THE TASK:
Omit the images and reproduce the rest of the entries exactly.

RECORDS:
=== Section Start ===

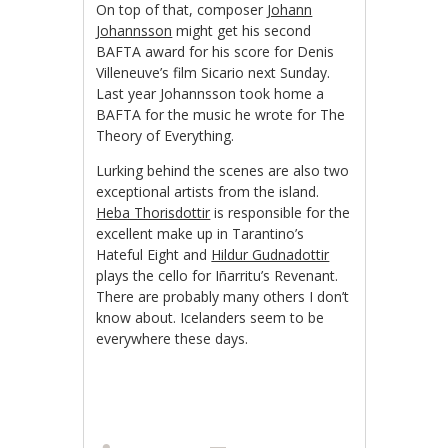
On top of that, composer
Johann
Johannsson
might get his second
BAFTA award for his score for Denis
Villeneuve’s film Sicario next Sunday.
Last year Johannsson took home a
BAFTA for the music he wrote for The
Theory of Everything.
Lurking behind the scenes are also two
exceptional artists from the island.
Heba Thorisdottir
is responsible for the
excellent make up in Tarantino’s
Hateful Eight and
Hildur Gudnadottir
plays the cello for Iñarritu’s
Revenant.
There are probably many others I don’t
know about. Icelanders seem to be
everywhere these days.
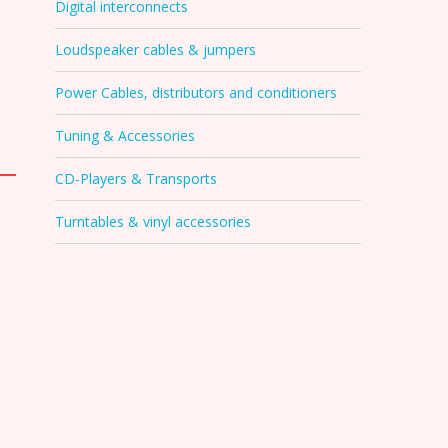
Digital interconnects
Loudspeaker cables & jumpers
Power Cables, distributors and conditioners
Tuning & Accessories
CD-Players & Transports
Turntables & vinyl accessories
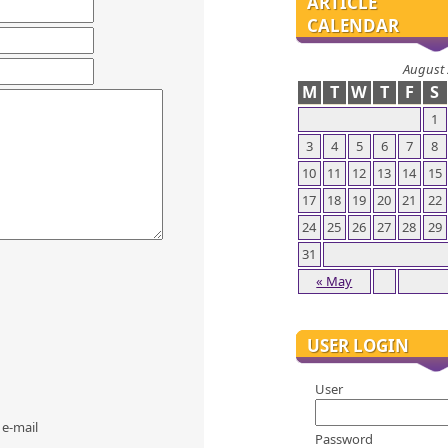
ARTICLE
CALENDAR
August
M
T
W
T
F
S
1
3
4
5
6
7
8
10
11
12
13
14
15
17
18
19
20
21
22
24
25
26
27
28
29
31
« May
USER LOGIN
User
 e-mail
Password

=== Section End ===

FINISHED EXERCISE:
On top of that, composer
Johann
Johannsson
might get his second
BAFTA award for his score for Denis
Villeneuve’s film Sicario next Sunday.
Last year Johannsson took home a
BAFTA for the music he wrote for The
Theory of Everything.
Lurking behind the scenes are also two
exceptional artists from the island.
Heba Thorisdottir
is responsible for the
excellent make up in Tarantino’s
Hateful Eight and
Hildur Gudnadottir
plays the cello for Iñarritu’s
Revenant.
There are probably many others I don’t
know about. Icelanders seem to be
everywhere these days.
Digital interconnects
Loudspeaker cables & jumpers
Power Cables, distributors and conditioners
Tuning & Accessories
CD-Players & Transports
Turntables & vinyl accessories
ARTICLE
CALENDAR
August
M
T
W
T
F
S
1
3
4
5
6
7
8
10
11
12
13
14
15
17
18
19
20
21
22
24
25
26
27
28
29
31
« May
USER LOGIN
User
 e-mail
Password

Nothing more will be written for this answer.